A-scans of OCT (a) and HFUS (b) across a T2 tumor at a lateral position highlighted by a pair of arrows in Figs. 7a and 7b. OCT detected necrosis (N) but failed to stage the tumor whereas HFUS measured the full thickness $\left(2.1\mathrm{mm}\right)$ of the tumor and staged it as T2.

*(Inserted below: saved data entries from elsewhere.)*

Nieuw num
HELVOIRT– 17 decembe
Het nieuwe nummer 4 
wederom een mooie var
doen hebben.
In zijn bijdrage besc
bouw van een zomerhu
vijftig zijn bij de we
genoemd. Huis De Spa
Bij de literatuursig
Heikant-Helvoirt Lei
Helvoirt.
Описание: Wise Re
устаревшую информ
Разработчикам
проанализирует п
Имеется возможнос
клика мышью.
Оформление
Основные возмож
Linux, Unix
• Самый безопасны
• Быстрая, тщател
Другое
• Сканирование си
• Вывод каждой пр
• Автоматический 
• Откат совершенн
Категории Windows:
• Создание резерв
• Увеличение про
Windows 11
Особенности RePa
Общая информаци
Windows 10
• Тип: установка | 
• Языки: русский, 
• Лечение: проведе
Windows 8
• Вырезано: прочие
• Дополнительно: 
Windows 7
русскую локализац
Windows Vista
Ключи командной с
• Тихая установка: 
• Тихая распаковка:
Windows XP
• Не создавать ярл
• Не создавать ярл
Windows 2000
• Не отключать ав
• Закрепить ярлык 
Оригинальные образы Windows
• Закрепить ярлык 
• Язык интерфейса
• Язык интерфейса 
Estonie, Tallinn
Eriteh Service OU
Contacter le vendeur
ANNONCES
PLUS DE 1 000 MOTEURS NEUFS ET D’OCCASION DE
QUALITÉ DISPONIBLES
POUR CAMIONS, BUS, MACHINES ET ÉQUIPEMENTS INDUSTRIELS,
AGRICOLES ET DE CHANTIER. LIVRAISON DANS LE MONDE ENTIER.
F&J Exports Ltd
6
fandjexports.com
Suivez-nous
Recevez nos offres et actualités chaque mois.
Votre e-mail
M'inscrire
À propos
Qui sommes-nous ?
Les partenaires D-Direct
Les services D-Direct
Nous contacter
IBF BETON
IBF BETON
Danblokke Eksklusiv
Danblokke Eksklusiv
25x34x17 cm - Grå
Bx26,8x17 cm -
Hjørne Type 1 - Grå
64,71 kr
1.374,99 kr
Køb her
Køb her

In this study, all seven TCC lesions induced by AY-27 cancer model were diagnosed by both OCT and HFUS (100% sensitivity); however, these tumors were outgrown and thus likely identifiable via surface appearance. Although the specificity of OCT reached 100%, HFUS falsely identified 32 inflammatory lesions as TCCs, resulting in a reduced specificity of 61%, due to the fact that both TCCs and inflammatory lesions exhibited low echo so that HFUS failed to differentiate. With a 39% difference in specificity, Chi-test shows a significant enhancement of OCT over HFUS diagnoses. However, it is noteworthy that only 7 TCCs were yielded out of 39 AY27-cell-treated rats and all were all outgrown; the high diagnostic sensitivity/specificity may not necessarily reflect those of either clinical scenario or other animal TCC models (e.g., MNU or SV40-T transgenic mouse models). Results of our recent in vivo clinical study demonstrated both the potential and complexity endoscopic OCT for bladder cancer diagnosis.¹¹ Nevertheless, the study provides an interesting comparison between OCT and HFUS and demonstrates the potential of combining these two complimentary techniques to enhance the diagnosis and staging of bladder cancers. Table 1 summarizes the staging results of all seven TCCs by these two imaging modalities, where T0–T3 refer to tumors confined within U, invaded to LP, M, and beyond M.

Table 1

TCCs staged by OCT and HFUS.

5.

Conclusion

Despite that the image fidelity (both contrast and resolution) of OCT is superior to HFUS, both techniques are able to delineate the morphological architectures of normal rat bladder and exhibit similar image contrasts in terms of high or low backscattering or echo. OCT is able to diagnose inflammatory lesions, hyperplasia, and TCC based on urothelial thickening and urothelial backscattering or heterogeneity enhancement; however, its staging of bladder cancer invasion is limited to T0 and T1 due to limited penetration depth. In contrast, HFUS fails to differentiate some benign lesions and TCC, but it can stage the invasion of T2 TCC (to muscularis). Therefore, a multimodality approach combining OCT and HFUS may potentially enhance the diagnosis and staging of bladder cancers. In addition, because technological advances have permitted transurethral HFUS and endoscopic OCT, a cystoscopic approach combining these two image techniques may improve current urological examinations of bladder cancers and help to guide TURBT, in which both high-resolution imaging for diagnosis and deep penetration for tumor staging are desirable.